According to the study, the authors concluded that custom foot orthoses were associated with meaningful pain reduction, improved function, and high patient-reported benefit.
The analysis of clinical records between January 1, 2016, and May 31, 2025, extracted 130,365 appointments across 25 Canadian pedorthic clinics, further extrapolated into 669 PCFD encounters and 12,621 asymptomatic controls. Each assessment included pain ratings, Foot Posture Index (FPI), functional tests, gait analysis, and follow-up surveys on custom foot orthosis wear time, comfort, and recovery.
The results identified that PCFD was more prevalent in women and older adults, and unilateral PCFD limbs demonstrated significantly higher FPI scores (flatter feet) than contralateral healthy limbs.

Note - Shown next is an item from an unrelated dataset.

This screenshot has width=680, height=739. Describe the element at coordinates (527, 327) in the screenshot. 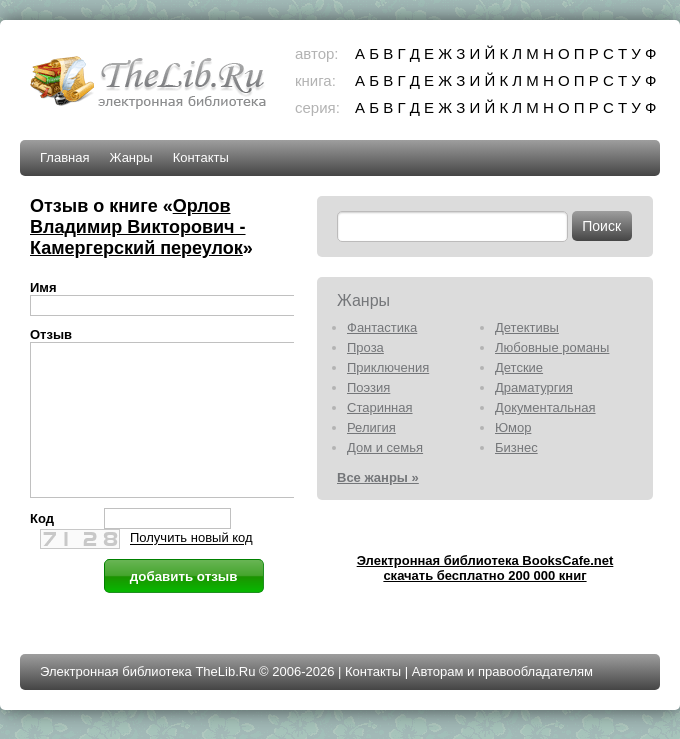

I see `Детективы` at that location.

Both sexes demonstrated significant pain reduction following use of custom foot orthoses, with women reporting higher pain at baseline and follow-up. Mean pain decreased from 6.52 ± 2.56 at assessment to 3.69 ± 2.52 at follow-up. Eighty percent of patients reported symptoms improvement, and 56 percent wore orthoses for more than six hours per day. Comfort was positively associated with both wear time and magnitude of pain reduction.
The open-access study, “Clinical outcomes of custom foot orthoses in progressive collapsing foot deformity: A retrospective cohort analysis,” was published in the Journal of Foot and Ankle Research.